*Given data*
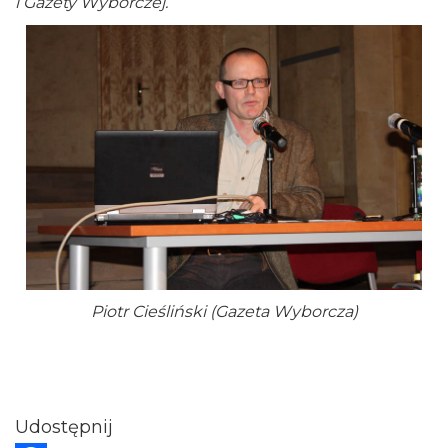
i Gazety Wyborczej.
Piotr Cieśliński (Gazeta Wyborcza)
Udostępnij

--

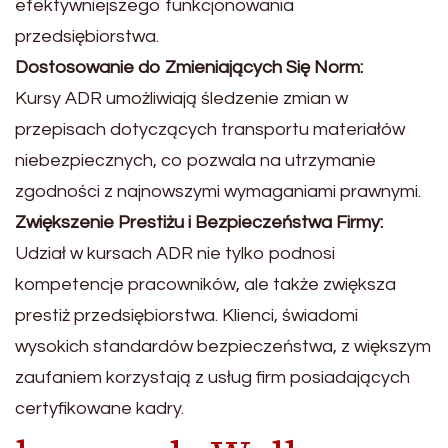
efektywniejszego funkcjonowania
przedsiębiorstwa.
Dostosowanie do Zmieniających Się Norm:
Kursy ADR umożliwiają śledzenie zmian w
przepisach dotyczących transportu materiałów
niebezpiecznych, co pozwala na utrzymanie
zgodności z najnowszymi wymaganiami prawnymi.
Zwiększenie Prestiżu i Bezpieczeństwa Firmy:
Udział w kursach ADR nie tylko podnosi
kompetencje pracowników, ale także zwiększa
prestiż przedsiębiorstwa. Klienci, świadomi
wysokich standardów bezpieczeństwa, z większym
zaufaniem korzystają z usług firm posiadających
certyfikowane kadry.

--

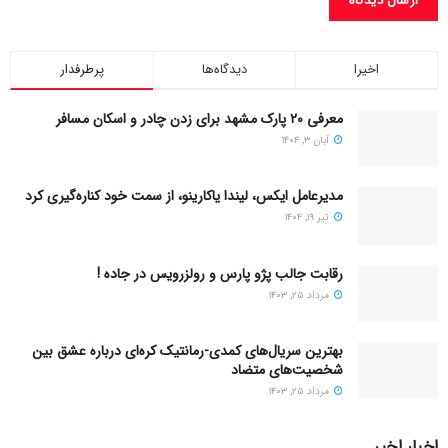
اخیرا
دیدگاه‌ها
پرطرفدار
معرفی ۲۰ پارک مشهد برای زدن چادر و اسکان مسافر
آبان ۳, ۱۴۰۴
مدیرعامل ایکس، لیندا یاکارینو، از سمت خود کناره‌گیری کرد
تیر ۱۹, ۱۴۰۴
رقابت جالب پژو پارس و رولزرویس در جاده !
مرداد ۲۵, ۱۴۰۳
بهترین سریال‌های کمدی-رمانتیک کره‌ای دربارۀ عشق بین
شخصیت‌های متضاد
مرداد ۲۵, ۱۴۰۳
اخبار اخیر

*Exercise directions*
Across the entries above, count the lines with the word "przedsiębiorstwa" and report that count by itself.

*Written solution*
2